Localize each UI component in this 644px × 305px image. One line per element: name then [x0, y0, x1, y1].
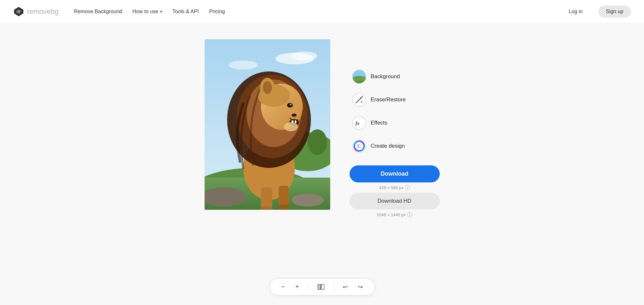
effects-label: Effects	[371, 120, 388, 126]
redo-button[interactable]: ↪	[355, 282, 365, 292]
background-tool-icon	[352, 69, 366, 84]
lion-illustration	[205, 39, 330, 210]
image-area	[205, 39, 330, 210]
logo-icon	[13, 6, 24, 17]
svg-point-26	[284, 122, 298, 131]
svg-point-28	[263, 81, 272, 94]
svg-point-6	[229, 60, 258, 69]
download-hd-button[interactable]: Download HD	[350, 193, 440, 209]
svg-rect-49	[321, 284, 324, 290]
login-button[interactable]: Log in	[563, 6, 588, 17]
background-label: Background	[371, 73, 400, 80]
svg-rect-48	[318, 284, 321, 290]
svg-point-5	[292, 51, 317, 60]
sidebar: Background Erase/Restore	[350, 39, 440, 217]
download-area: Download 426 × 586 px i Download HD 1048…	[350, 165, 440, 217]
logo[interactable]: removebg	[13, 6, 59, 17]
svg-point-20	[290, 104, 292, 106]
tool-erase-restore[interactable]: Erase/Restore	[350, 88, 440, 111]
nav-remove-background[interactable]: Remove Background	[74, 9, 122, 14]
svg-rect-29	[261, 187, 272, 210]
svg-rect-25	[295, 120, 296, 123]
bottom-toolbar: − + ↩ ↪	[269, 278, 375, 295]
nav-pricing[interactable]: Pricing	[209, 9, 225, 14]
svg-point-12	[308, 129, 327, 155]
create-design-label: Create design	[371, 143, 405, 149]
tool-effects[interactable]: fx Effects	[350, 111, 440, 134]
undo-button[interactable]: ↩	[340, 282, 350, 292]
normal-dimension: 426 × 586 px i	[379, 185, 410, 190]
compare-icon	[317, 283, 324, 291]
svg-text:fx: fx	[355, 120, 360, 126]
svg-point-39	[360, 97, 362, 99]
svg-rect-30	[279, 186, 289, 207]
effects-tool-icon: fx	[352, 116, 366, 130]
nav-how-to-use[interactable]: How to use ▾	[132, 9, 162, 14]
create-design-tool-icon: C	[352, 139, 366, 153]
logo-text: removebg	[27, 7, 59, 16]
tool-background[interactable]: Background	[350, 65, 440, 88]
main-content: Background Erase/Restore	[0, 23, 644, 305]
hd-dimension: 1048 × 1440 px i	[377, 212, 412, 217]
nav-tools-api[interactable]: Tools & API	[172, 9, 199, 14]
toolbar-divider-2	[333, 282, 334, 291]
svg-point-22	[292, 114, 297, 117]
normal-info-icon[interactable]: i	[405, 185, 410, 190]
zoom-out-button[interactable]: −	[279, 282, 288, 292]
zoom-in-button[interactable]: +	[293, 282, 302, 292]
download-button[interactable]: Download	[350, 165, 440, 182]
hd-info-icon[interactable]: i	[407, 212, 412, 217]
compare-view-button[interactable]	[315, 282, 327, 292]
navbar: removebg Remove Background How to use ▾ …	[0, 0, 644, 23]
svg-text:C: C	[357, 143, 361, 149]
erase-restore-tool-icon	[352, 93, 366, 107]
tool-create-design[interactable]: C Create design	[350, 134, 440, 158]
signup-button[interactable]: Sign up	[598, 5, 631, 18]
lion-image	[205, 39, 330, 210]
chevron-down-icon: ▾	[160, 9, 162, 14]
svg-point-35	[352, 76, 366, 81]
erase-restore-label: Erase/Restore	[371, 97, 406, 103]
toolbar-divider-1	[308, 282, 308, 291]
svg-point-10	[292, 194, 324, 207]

==========

**PROBLEM REQUIREMENTS**. What you give back must match the material above exactly, minus its pictures.

**ANSWER SPACE**.
Localize each UI component in this 644px × 305px image. One line per element: name then [x0, y0, x1, y1].
effects-label: Effects	[371, 120, 388, 126]
redo-button[interactable]: ↪	[355, 282, 365, 292]
background-tool-icon	[352, 69, 366, 84]
lion-illustration	[205, 39, 330, 210]
image-area	[205, 39, 330, 210]
logo-icon	[13, 6, 24, 17]
svg-point-26	[284, 122, 298, 131]
svg-point-28	[263, 81, 272, 94]
svg-point-6	[229, 60, 258, 69]
download-hd-button[interactable]: Download HD	[350, 193, 440, 209]
svg-rect-49	[321, 284, 324, 290]
login-button[interactable]: Log in	[563, 6, 588, 17]
background-label: Background	[371, 73, 400, 80]
svg-rect-48	[318, 284, 321, 290]
svg-point-5	[292, 51, 317, 60]
sidebar: Background Erase/Restore	[350, 39, 440, 217]
download-area: Download 426 × 586 px i Download HD 1048…	[350, 165, 440, 217]
logo[interactable]: removebg	[13, 6, 59, 17]
svg-point-20	[290, 104, 292, 106]
tool-erase-restore[interactable]: Erase/Restore	[350, 88, 440, 111]
nav-remove-background[interactable]: Remove Background	[74, 9, 122, 14]
svg-rect-29	[261, 187, 272, 210]
svg-rect-25	[295, 120, 296, 123]
bottom-toolbar: − + ↩ ↪	[269, 278, 375, 295]
nav-pricing[interactable]: Pricing	[209, 9, 225, 14]
svg-point-12	[308, 129, 327, 155]
create-design-label: Create design	[371, 143, 405, 149]
tool-effects[interactable]: fx Effects	[350, 111, 440, 134]
undo-button[interactable]: ↩	[340, 282, 350, 292]
normal-dimension: 426 × 586 px i	[379, 185, 410, 190]
compare-icon	[317, 283, 324, 291]
svg-text:fx: fx	[355, 120, 360, 126]
svg-point-39	[360, 97, 362, 99]
svg-rect-30	[279, 186, 289, 207]
effects-tool-icon: fx	[352, 116, 366, 130]
nav-how-to-use[interactable]: How to use ▾	[132, 9, 162, 14]
create-design-tool-icon: C	[352, 139, 366, 153]
logo-text: removebg	[27, 7, 59, 16]
tool-background[interactable]: Background	[350, 65, 440, 88]
main-content: Background Erase/Restore	[0, 23, 644, 305]
hd-dimension: 1048 × 1440 px i	[377, 212, 412, 217]
nav-tools-api[interactable]: Tools & API	[172, 9, 199, 14]
toolbar-divider-2	[333, 282, 334, 291]
svg-point-22	[292, 114, 297, 117]
normal-info-icon[interactable]: i	[405, 185, 410, 190]
zoom-out-button[interactable]: −	[279, 282, 288, 292]
zoom-in-button[interactable]: +	[293, 282, 302, 292]
download-button[interactable]: Download	[350, 165, 440, 182]
hd-info-icon[interactable]: i	[407, 212, 412, 217]
compare-view-button[interactable]	[315, 282, 327, 292]
navbar: removebg Remove Background How to use ▾ …	[0, 0, 644, 23]
svg-text:C: C	[357, 143, 361, 149]
erase-restore-tool-icon	[352, 93, 366, 107]
tool-create-design[interactable]: C Create design	[350, 134, 440, 158]
signup-button[interactable]: Sign up	[598, 5, 631, 18]
lion-image	[205, 39, 330, 210]
chevron-down-icon: ▾	[160, 9, 162, 14]
svg-point-35	[352, 76, 366, 81]
erase-restore-label: Erase/Restore	[371, 97, 406, 103]
toolbar-divider-1	[308, 282, 308, 291]
svg-point-10	[292, 194, 324, 207]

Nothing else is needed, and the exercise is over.